What is a DMARC policy?

Use Sendmarc’s DMARC policy management feature to simplify the creation and monitoring of your business’s Domain-based Message Authentication, Reporting, and Conformance (DMARC) policy. Strengthen email security and improve deliverability – without complex technical hurdles.

 

Get started today to:

  • Monitor and analyze email traffic
  • Enforce protection against domain spoofing
  • Optimize authentication for better deliverability

Secure your emails and build trust with Sendmarc’s expert solutions.

Why a DMARC policy matters for email security

A DMARC policy is a set of rules that domain owners publish in the DNS. These rules instruct receiving email servers on how to handle messages that fail authentication checks. DMARC helps prevent domain spoofing, phishing, and other email-based threats by specifying whether to deliver, quarantine, or reject unauthenticated messages.

 

Organizations globally rely on DMARC to:

  • Improve email deliverability
  • Protect their domain reputation
  • Prevent impersonation and phishing attacks

Without DMARC, cybercriminals can impersonate your domain to send fraudulent messages – putting your company, partners, and customers at risk.

Implementing DMARC:

  • Protects your domain from unauthorized use
  • Helps prevent phishing and spoofing attacks
  • Improves the delivery of legitimate emails
  • Provides reports to monitor email traffic and detect abuse

By enforcing DMARC, domain owners gain control over how unauthenticated emails are handled, reducing risk and strengthening their email security posture.

Understanding DMARC policy options

DMARC policies are set using the p tag in the DMARC record. There are three policy options:
Policy Effect on failing emails
none Delivers all emails, including unauthenticated ones; generates reports for analysis
quarantine Moves failing emails to recipients’ Spam or Junk folders
reject Rejects emails that fail DMARC checks completely
Starting with p=none allows businesses to monitor their email environments and identify legitimate sources without affecting delivery. Gradually progressing to quarantine and eventually reject reduces the risk of blocking valid messages while strengthening security.

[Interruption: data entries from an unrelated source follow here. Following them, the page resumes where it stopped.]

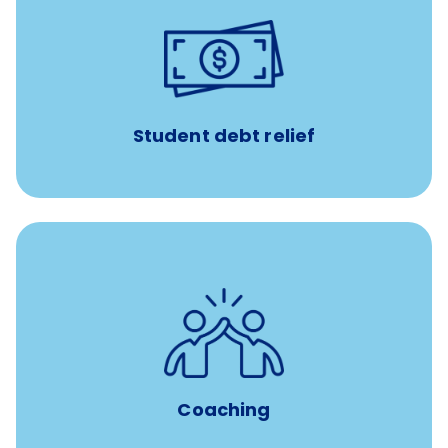
paid towards student loans
$450/month
Up to
Payments when you complete Banfield Student
Programs
Student debt relief
for all new
8-12 weeks of custom coaching
Veterinarians
Coaching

How a DMARC policy works with email headers

DMARC works by validating the ‘From’ header in an email against two email authentication standards:

For a message to pass DMARC, either SPF or DKIM must pass authentication. If both protocols fail, the policy instructs the receiving server on how to handle the message.

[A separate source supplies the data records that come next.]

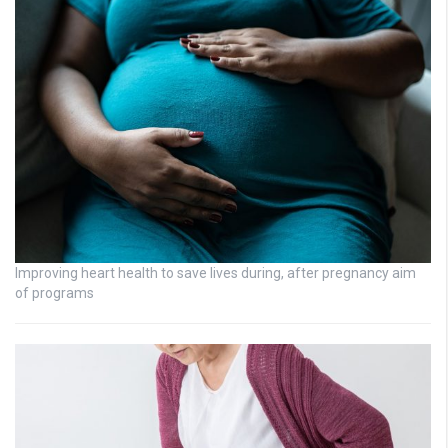
Improving heart health to save lives during, after pregnancy aim
of programs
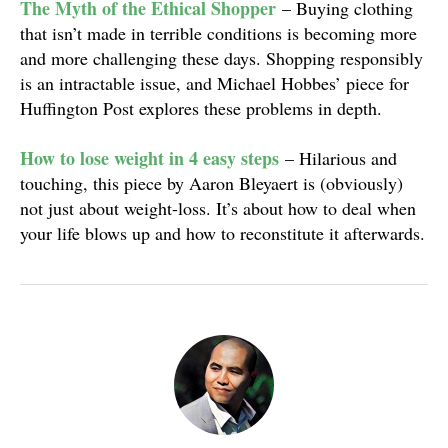
The Myth of the Ethical Shopper
– Buying clothing
that isn’t made in terrible conditions is becoming more
and more challenging these days. Shopping responsibly
is an intractable issue, and Michael Hobbes’ piece for
Huffington Post explores these problems in depth.
How to lose weight in 4 easy steps
– Hilarious and
touching, this piece by Aaron Bleyaert is (obviously)
not just about weight-loss. It’s about how to deal when
your life blows up and how to reconstitute it afterwards.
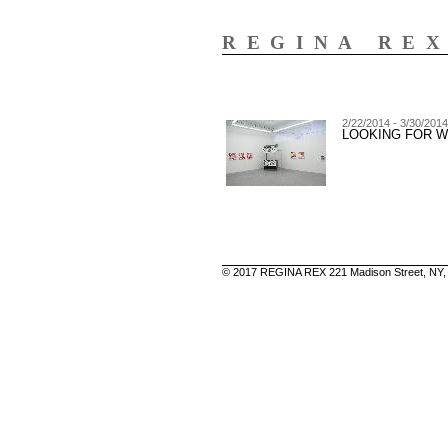
REGINA RE
2/22/2014 - 3/30/2014
LOOKING FOR 
© 2017 REGINA REX 221 Madison Street, NY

DMARC header validation summary:

  • Check the SPF and DKIM authentication results
  • Apply the domain owner’s policy (none, quarantine, or reject)
  • Send reports to the domain owner for analysis

Simplify DMARC adoption today with Sendmarc

How to set up a DMARC policy

To publish a policy:

  1. Create a DMARC record as a TXT entry in your domain’s DNS
  2. Define your policy using the p tag (none, quarantine, or reject)
  3. Add email addresses for reports using the rua (aggregate) and ruf (forensic) tags
  4. Publish the DMARC record

Example DNS record:

HostTypeValue
_dmarc.yourdomain.comTXTv=DMARC1; p=reject; rua=mailto:[email protected]; fo=1;

Use DMARC validation tools to confirm that the record is correctly published.

How to change a policy

To strengthen enforcement over time:

  • Update the p tag from none to quarantine and eventually reject
  • Use the pct tag to gradually apply the policy to a percentage of emails
  • Monitor reports to ensure legitimate emails aren’t being affected

How to check a policy

  • Use a DMARC record checker
  • Review aggregate and forensic reports sent to the specified email addresses
  • Confirm that the DNS TXT record includes the correct policy and reporting settings
  • Ensure SPF and DKIM are properly configured

Sign up for Sendmarc’s email security solutions to access expert guidance and automated tools for DMARC setup, monitoring, and optimization.

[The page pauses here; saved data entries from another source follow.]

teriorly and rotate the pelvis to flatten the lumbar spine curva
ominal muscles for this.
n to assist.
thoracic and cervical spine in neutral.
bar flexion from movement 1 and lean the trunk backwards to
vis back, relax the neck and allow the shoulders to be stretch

Or book a demo today to secure your organization’s email environment.

DMARC policy FAQs

What is a DMARC policy?

A DMARC policy is a set of rules published in the DNS that instructs email receivers on how to handle messages that fail authentication checks. DMARC helps prevent domain spoofing, phishing, and other forms of email fraud.

To enable a DMARC policy, publish a DMARC TXT record in your domain’s DNS. The record must include the p tag with a policy of none, quarantine, or reject.
To change a DMARC policy, update the p tag in the existing DMARC TXT record to a new policy value (none, quarantine, or reject). Use the pct tag to gradually apply enforcement to a percentage of emails before full implementation.

To check a DMARC policy, use online DMARC record checker tools. Also, review aggregate and forensic reports sent to your company’s specified email addresses to ensure its policy is working as intended.